The conventional wisdom could use a refresher.Document stores and their kindred allow you to pour your data in without much regard to its structure, then figure out the structure later, as part of analysis. Such a system is called late-binding (or schema-on-read, or schema-on-need), so named after the behavior of type systems in some programming languages. One of the challenges with such late-binding systems is that, typically, the effort spent to figure out the structure of data in the context of one analysis is not re-used for other analyses. Another is that the performance of high-volume data analysis on such a system can be abysmal when compared to that of an early-binding system. Neither of these shortcomings is necessary, and, furthermore, one can have one’s cake (flexibility when loading data) and eat it too (efficiency).
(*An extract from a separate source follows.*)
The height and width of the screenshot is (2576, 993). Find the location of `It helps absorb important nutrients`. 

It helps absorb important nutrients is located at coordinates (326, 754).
There are several ways to get late-binding semantics in an RDBMS. The most common is to store data as EAV. In this format, each entity (transaction, customer, whatever) gets smeared across multiple rows, where each row has only one attribute (A), and one value (V). To use this data, you need to “pivot” it into a traditional multi-column representation, which also involves parsing the string representation of the value. This transformation is so common that major RDBMSs have built-in support for it, and it actually runs reasonably fast. You create a view representing the query-time structure you want, and run your analysis on that.
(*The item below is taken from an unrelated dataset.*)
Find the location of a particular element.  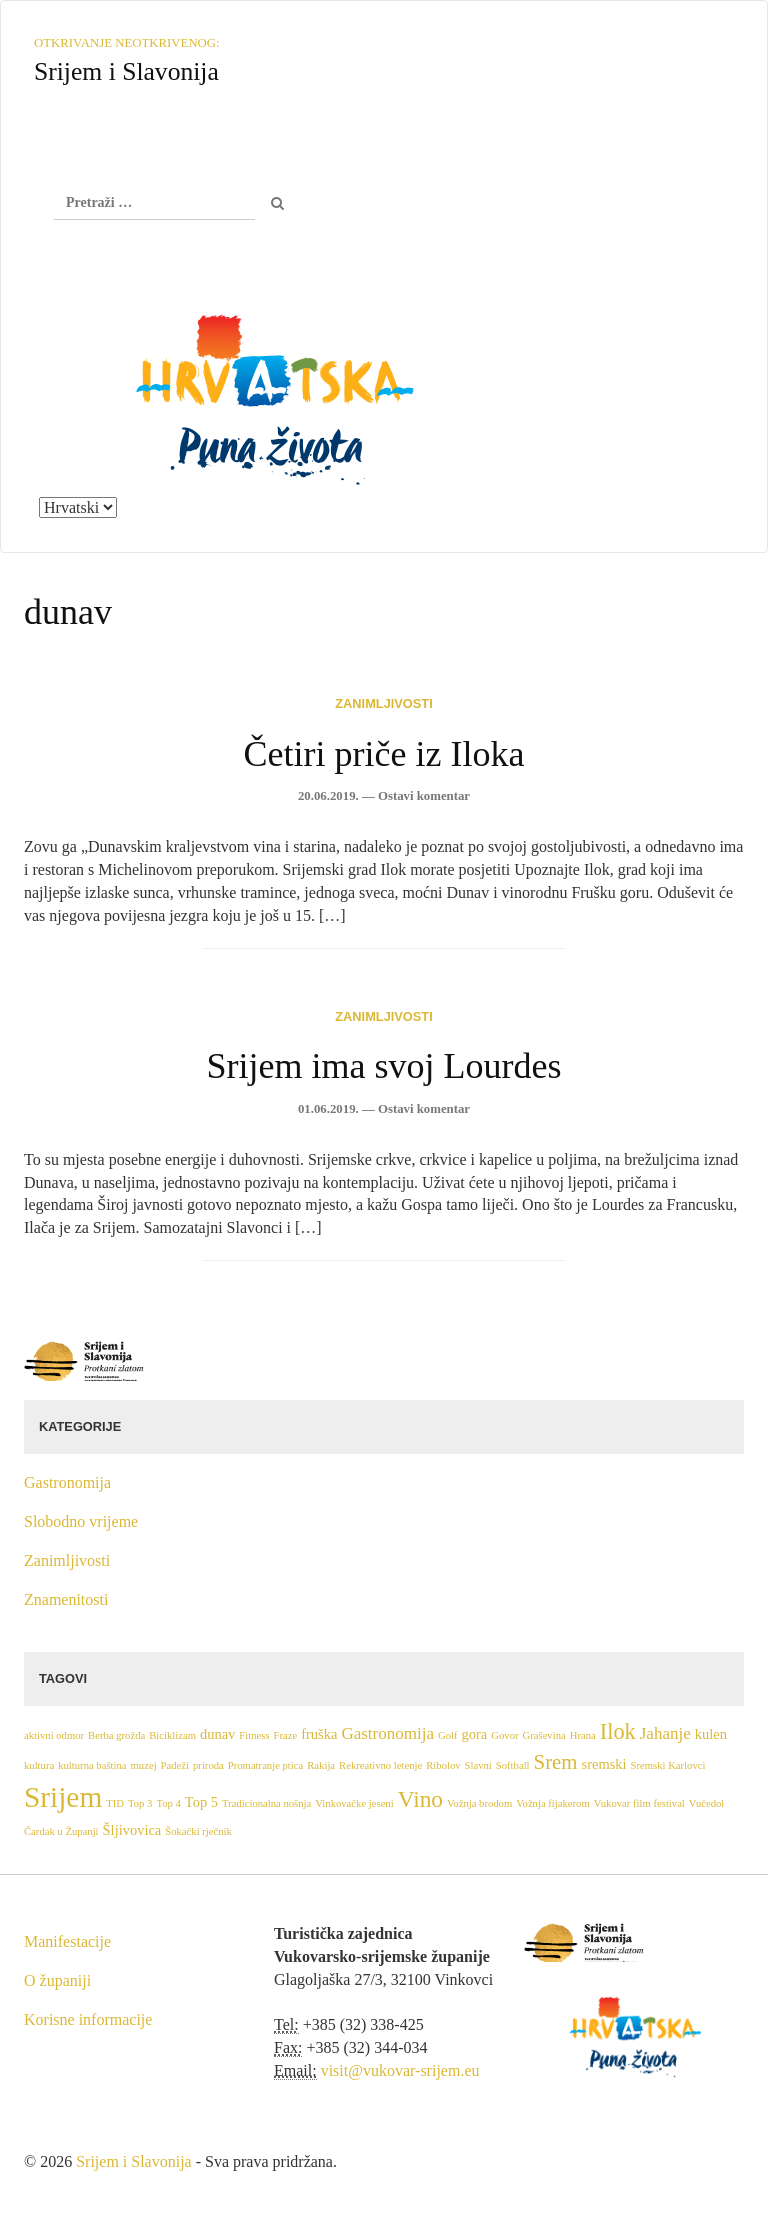

Čardak u Županji [Čardak u Županji (1 stavka)] is located at coordinates (61, 1831).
The major shortcoming of EAV is that it is hard to represent hierarchical data. In the example above, it is difficult to find a representation of an article with multiple authors that keeps author first- and surnames together, while simultaneously being simple to query. For this, major RDBMSs now support documents – not just as a CLOB, but as JSON or XML. These provide the advantage of storing an entire entity in a single row, and of correctly representing nested and array data structures. The downside is that the entire document now needs to be parsed at query time, which is slow. RDBMSs make up for this by allowing indexes to be defined for particular filters, and some go further, allowing those indexes to be used in aggregates.
Not content to rely on the RDBMSs’ capabilities to support efficient filtering and aggregation on documents, some deployments make use of an additional technique: once an attribute meets some threshold of utility, it is promoted into a new top-level column. This enables the fast filter and aggregation queries that RDBMSs are so good at, while also supporting the schema flexibility of a document store. In most databases, maintaining consistency between the documents and the columns is left as an exercise for the DBA; Vertica, in particular, supports this kind of promotion as a first class operation.
At Tamr, we have found that an RDBMS can be an entirely appropriate back-end for an application that requires data flexibility. Using the techniques outlined here, arbitrary data can be loaded into the RDBMS with no DBA intervention. As the structure of the data becomes apparent, that structure can be persisted in the RDBMS and shared with all users, benefiting future work. And those aspects of the data most important for efficient operation can be promoted into top-level columns. In this way, we get to have our cake and eat it too, and it is delicious!